» WORK REQUEST: Each line from the one containing "2000 × 1545" through the last line of the data below is to be written out verbatim, and nothing more.

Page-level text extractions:

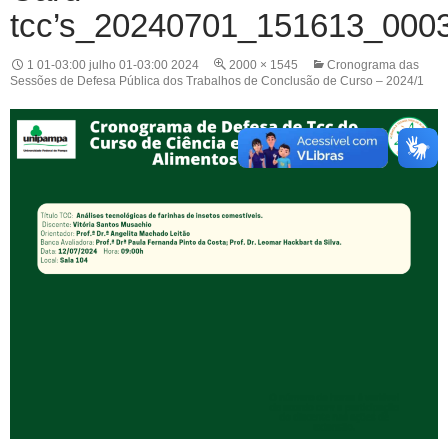
tcc’s_20240701_151613_000
1 01-03:00 julho 01-03:00 2024
2000 × 1545
Cronograma das
Sessões de Defesa Pública dos Trabalhos de Conclusão de Curso – 2024/1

» WRITTEN ANSWER:
2000 × 1545
Cronograma das
Sessões de Defesa Pública dos Trabalhos de Conclusão de Curso – 2024/1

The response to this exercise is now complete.